5) Hunts Point Lifelines
South Bronx's Hunts Point peninsula sits at the confluence of the Bronx and East rivers (the latter actually a tidal strait that connects New York Bay to Long Island Sound). The area contains a massive distribution hub for the metro area's food supply. It's also part of the poorest congressional district in the country, and residents contend with scarce green space, as well as high air pollution, which have contributed to high rates of illness including diabetes, respiratory and heart disease.
The Hunts Point Lifelines proposal seeks to integrate economic growth and environmental health into its solutions resilience: Building and maintaining storm-ready waterside infrastructure would create jobs, as well as new parks and esplanades, and "local investment in newly protected ground."

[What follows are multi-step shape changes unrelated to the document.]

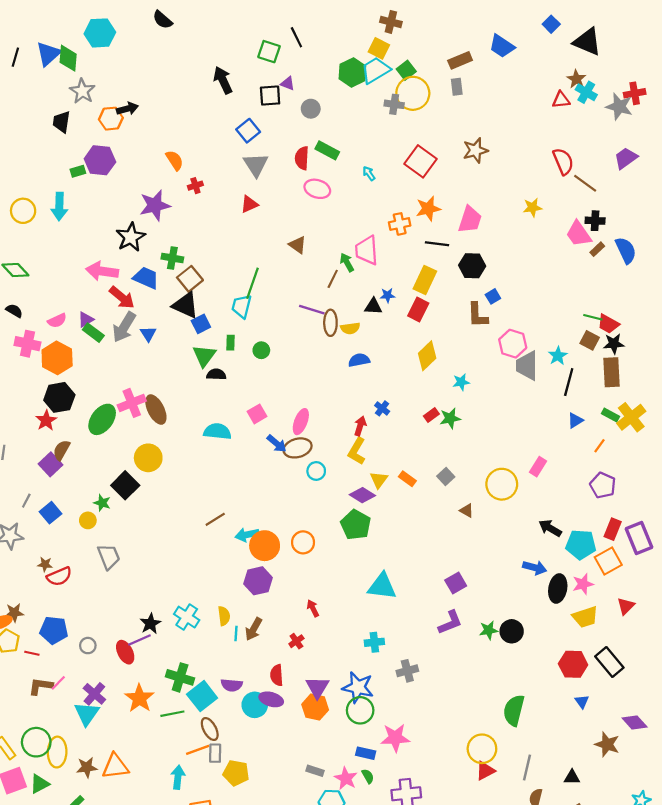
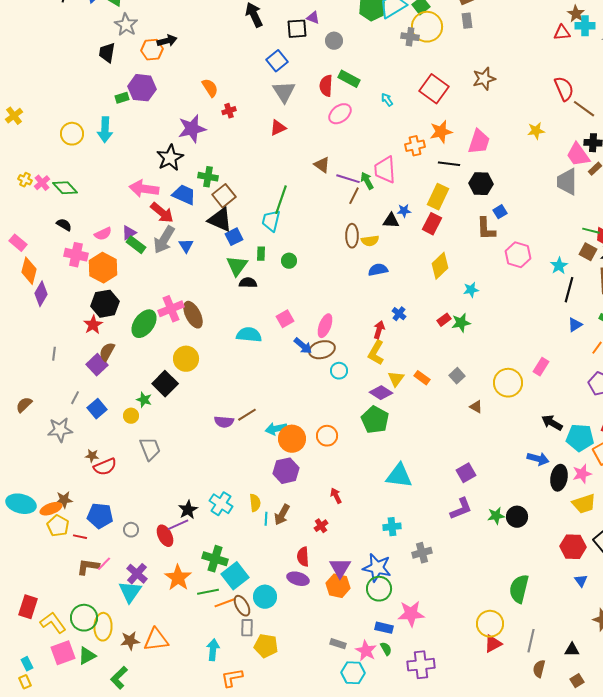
cyan cross: (586, 92) -> (585, 26), turned -30
pink ellipse: (317, 189) -> (340, 114), turned -55
purple line: (312, 310) -> (348, 179), moved
gray trapezoid: (527, 366) -> (567, 182), moved
purple semicircle: (232, 685) -> (224, 422), moved
cyan circle: (255, 705) -> (265, 597), moved
orange line: (198, 750) -> (225, 603), moved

6) Marine Emergency Supply Chain
A proposed marine hub for emergency aid during disasters takes advantage of Hunts Point's location at the meeting of two major regional waterways. The same pier could be used for community events and commercial fishing operations at other times.
7) Resilience + The Beach
The scenario for improving the resilience of New Jersey shore towns is one of the most complex: It has to to tackle the economic, cultural, and emotional needs people associate with "the beach," while also incorporating different geological and environmental factors. For Asbury Park, the proposal includes a protective, yet accessible, boardwalk-dune combo infrastructure along the oceanfront; and creation of "green, hyper-absorbent streets" to contain and filter flood water while draining it into coastal lakes ringed with with wetlands.
8) Blue Dunes
The most daring of all the proposals, "Blue Dunes: The Future of Coastal Protection" envisions the creation of a chain of offshore barrier islands running hundreds of miles, from the open ocean waters off New Jersey's northern beaches, past New York City (which alone has 573 miles of coastline), to a bit beyond Montauk Point, the southeastern tip of Long Island. The islands would not prevent storm surges, but would weaken them on their way toward land, where they could be further mitigated by other adaptation measures. The new islands could also restore lost coastal habitat for birds, fish and other aquatic species. The design team's "ultimate goal is not the mastery of nature, or the avoidance of sea level rise," according to its public materials. "Instead we seek to understand and work with the processes of nature to create a multi-layered system with the inherent capacity to adapt and change over time."